No era fácil ser reina cada día. Cada tarde, la necesidad de mirar donde pisaban para no romperse una pierna antes de tiempo ralentizaba su marcha, pero lo hacían como nadie, y eso que cualquier movimiento les causaba dolor y placer.
Mitad niñas, mitad mujeres, podían ser un símbolo, un icono, mostrando muchas veces el camino al éxito, esforzándose más allá de sus errores y sus defectos, como con hilos transparentes en ese idílica y revolucionaria juventud y madurez.
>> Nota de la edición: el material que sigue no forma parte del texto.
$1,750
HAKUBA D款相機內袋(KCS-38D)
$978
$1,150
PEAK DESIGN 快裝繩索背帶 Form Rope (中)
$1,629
Eran deportistas de élite y bailarinas sumamente queridas, muy rivales y al tiempo compañeras de vestuario. Seguían escrupulosamente las instrucciones, humanas y laborales. Difícilmente habría personas más perfeccionistas y cumplidoras que ellas, suturadas a eso de ser más que doncellas sin discusión.
La inquietud les quitaba el hambre y les cerraba las heridas cual nieve en primavera, armonizándolas en su mar de fertilidad.
Y por adultas, guardaban los lápices de colores en el escritorio, con esos capuchones de tapa y estuche nunca mejor vistos, recordando lo que fueron y eran, junto a la laca negra y toda la retahíla del estar perfectas junto a los tutús, las plumas clásicas y las bailarinas. Justo al lado de ese olor de conjuro íntimo para que todo les saliera bien, siquiera piedad.
No bailaban por solidaridad o cariño, y la culpa no era suya. Sus vidas siempre fueron una apuesta descabellada sin futuro. Ninguna podría ser bailarina para siempre, ni reina, por más que su figura y personalidad así lo aceptasen, esa y no otra era parte de la risueña rotundidad con la que se negaban a aceptar lo que sabían, porque jamás se podrían rendir ni buscar otras voces donde atrincherarse (eso era cosa de chicos, reyes o guerreros y la chispa de la codicia).
Lo normal les era seguir haciendo las cosas que les hacían importantes con la tranquilidad o intranquilidad de siempre, caminando y asumiendo su propio riesgo como la primera vez, limando las aristas del aire, allanando su indignación y templando ese aire pestilente de la espesa y fría envidia que no les privaba del consuelo del grito interior de sus lágrimas.
No pocas ciudades las envidiaban, tierras y poblaciones liberadas: ciudadanas de segunda, primerizas siempre.